Content starts

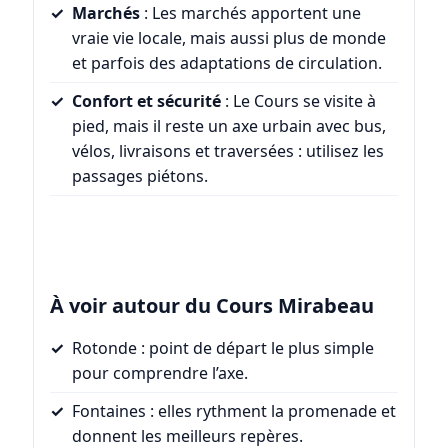
Marchés
: Les marchés apportent une
vraie vie locale, mais aussi plus de monde
et parfois des adaptations de circulation.
Confort et sécurité
: Le Cours se visite à
pied, mais il reste un axe urbain avec bus,
vélos, livraisons et traversées : utilisez les
passages piétons.
À voir autour du Cours Mirabeau
Rotonde
: point de départ le plus simple
pour comprendre l’axe.
Fontaines
: elles rythment la promenade et
donnent les meilleurs repères.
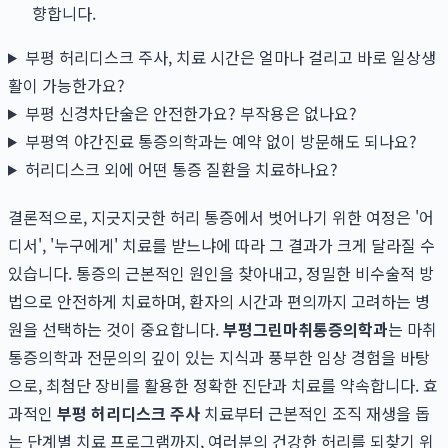
향합니다.
부평 허리디스크 주사, 치료 시간은 얼마나 걸리고 바로 일상생
활이 가능한가요?
부평 신경차단술은 안전한가요? 부작용은 없나요?
부평역 야간진료 통증의학과는 예약 없이 방문해도 되나요?
허리디스크 외에 어떤 통증 질환을 치료하나요?
결론적으로, 지긋지긋한 허리 통증에서 벗어나기 위한 여정은 '어
디서', '누구에게' 치료를 받느냐에 따라 그 결과가 크게 달라질 수
있습니다. 통증의 근본적인 원인을 찾아내고, 정밀한 비수술적 방
법으로 안전하게 치료하며, 환자의 시간과 편의까지 고려하는 병
원을 선택하는 것이 중요합니다.
부평그린마취통증의학과
는 마취
통증의학과 전문의의 깊이 있는 지식과 풍부한 임상 경험을 바탕
으로, 최첨단 장비를 활용한 정확한 진단과 치료를 약속합니다. 효
과적인
부평 허리디스크 주사
치료부터 근본적인 조직 재생을 돕
는 단계별 치료 프로그램까지, 여러분의 건강한 허리를 되찾기 위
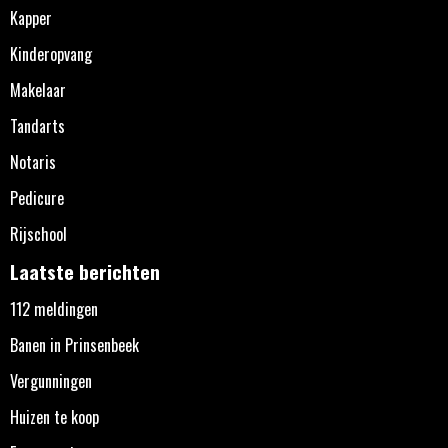
Kapper
Kinderopvang
Makelaar
Tandarts
Notaris
Pedicure
Rijschool
Laatste berichten
112 meldingen
Banen in Prinsenbeek
Vergunningen
Huizen te koop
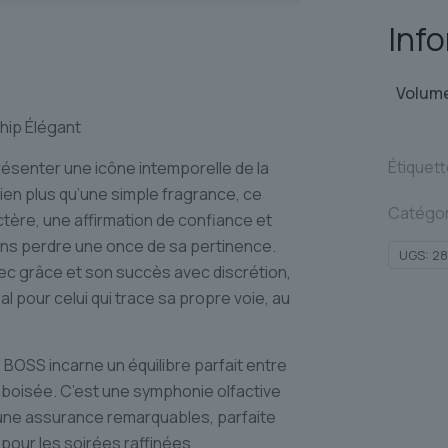
Inf
Volum
ip Élégant
Étiquet
senter une icône intemporelle de la
en plus qu’une simple fragrance, ce
Catégor
ère, une affirmation de confiance et
sans perdre une once de sa pertinence.
UGS:
2
c grâce et son succès avec discrétion,
pour celui qui trace sa propre voie, au
OSS incarne un équilibre parfait entre
 boisée. C’est une symphonie olfactive
 une assurance remarquables, parfaite
pour les soirées raffinées.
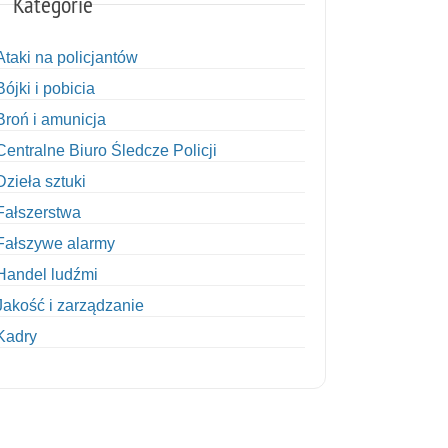
Kategorie
Ataki na policjantów
Bójki i pobicia
Broń i amunicja
Centralne Biuro Śledcze Policji
Dzieła sztuki
Fałszerstwa
Fałszywe alarmy
Handel ludźmi
Jakość i zarządzanie
Kadry
Kobiety w Policji
Korupcja
Kradzież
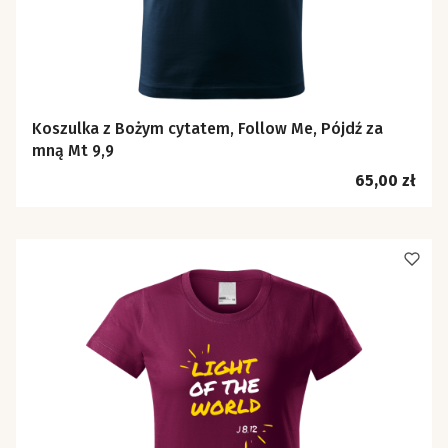
Koszulka z Bożym cytatem, Follow Me, Pójdź za
mną Mt 9,9
Cena
65,00 zł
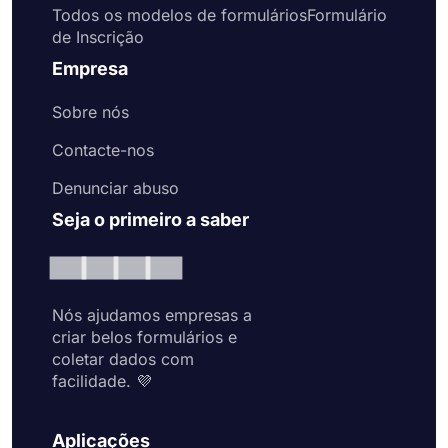
Todos os modelos de formuláriosFormulário
de Inscrição
Empresa
Sobre nós
Contacte-nos
Denunciar abuso
Seja o primeiro a saber
Nós ajudamos empresas a
criar belos formulários e
coletar dados com
facilidade. 💜
Aplicações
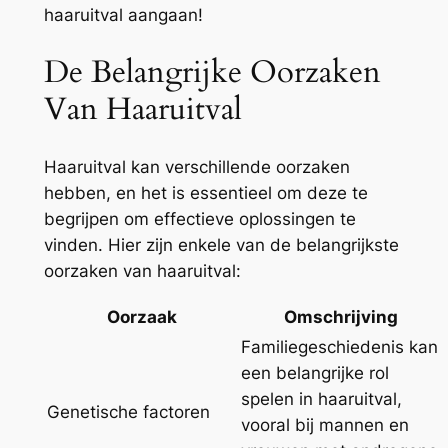
haaruitval aangaan!
De Belangrijke Oorzaken
Van Haaruitval
Haaruitval kan verschillende oorzaken
hebben, en het is essentieel om deze te
begrijpen om effectieve oplossingen te
vinden. Hier zijn enkele van de belangrijkste
oorzaken van haaruitval:
Oorzaak
Omschrijving
Familiegeschiedenis kan
een belangrijke rol
spelen in haaruitval,
Genetische factoren
vooral bij mannen en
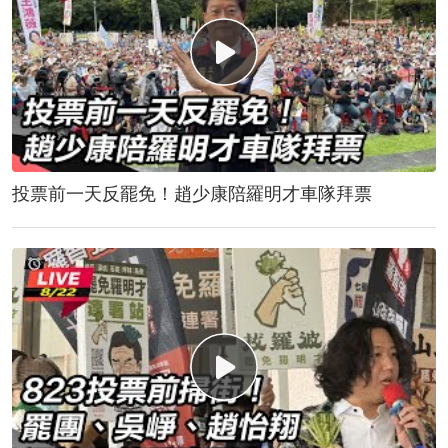
投票前一天反罷免！趙少康陪羅明才車隊拜票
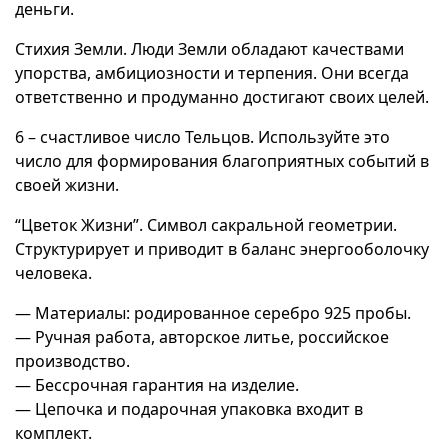
деньги.
Стихия Земли. Люди Земли обладают качествами
упорства, амбициозности и терпения. Они всегда
ответственно и продуманно достигают своих целей.
6 – счастливое число Тельцов. Используйте это
число для формирования благоприятных событий в
своей жизни.
“Цветок Жизни”. Символ сакральной геометрии.
Структурирует и приводит в баланс энергооболочку
человека.
— Материалы: родированное серебро 925 пробы.
— Ручная работа, авторское литье, российское
производство.
— Бессрочная гарантия на изделие.
— Цепочка и подарочная упаковка входит в
комплект.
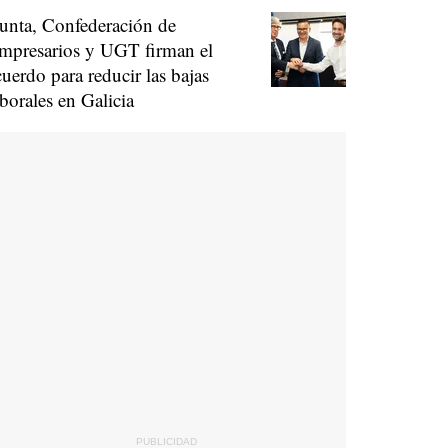
unta, Confederación de
mpresarios y UGT firman el
cuerdo para reducir las bajas
aborales en Galicia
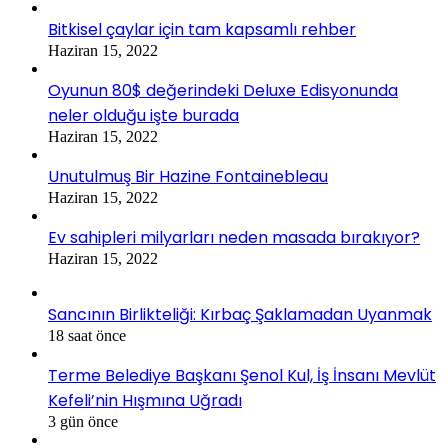
Bitkisel çaylar için tam kapsamlı rehber
Haziran 15, 2022
Oyunun 80$ değerindeki Deluxe Edisyonunda
neler olduğu işte burada
Haziran 15, 2022
Unutulmuş Bir Hazine Fontainebleau
Haziran 15, 2022
Ev sahipleri milyarları neden masada bırakıyor?
Haziran 15, 2022
Sancının Birlikteliği: Kırbaç Şaklamadan Uyanmak
18 saat önce
Terme Belediye Başkanı Şenol Kul, İş İnsanı Mevlüt
Kefeli’nin Hışmına Uğradı
3 gün önce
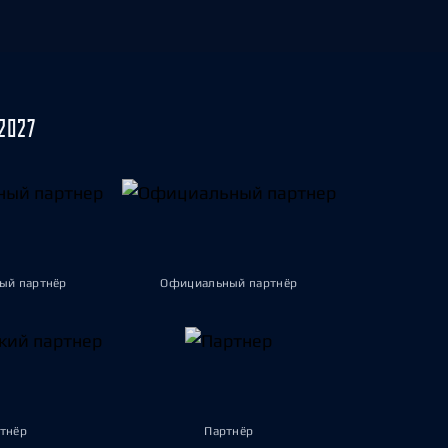
2027
ый партнёр
Официальный партнёр
тнёр
Партнёр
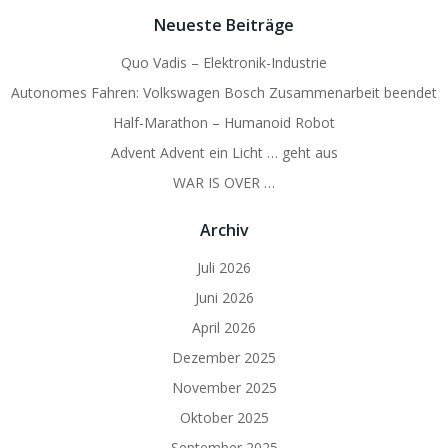
Neueste Beiträge
Quo Vadis – Elektronik-Industrie
Autonomes Fahren: Volkswagen Bosch Zusammenarbeit beendet
Half-Marathon – Humanoid Robot
Advent Advent ein Licht … geht aus
WAR IS OVER …
Archiv
Juli 2026
Juni 2026
April 2026
Dezember 2025
November 2025
Oktober 2025
September 2025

Content ends

*Work request:* Where a line in the preceding listing contains the word "mais", include it in your count, and reply with that number alone.

*Reply to the task:* 2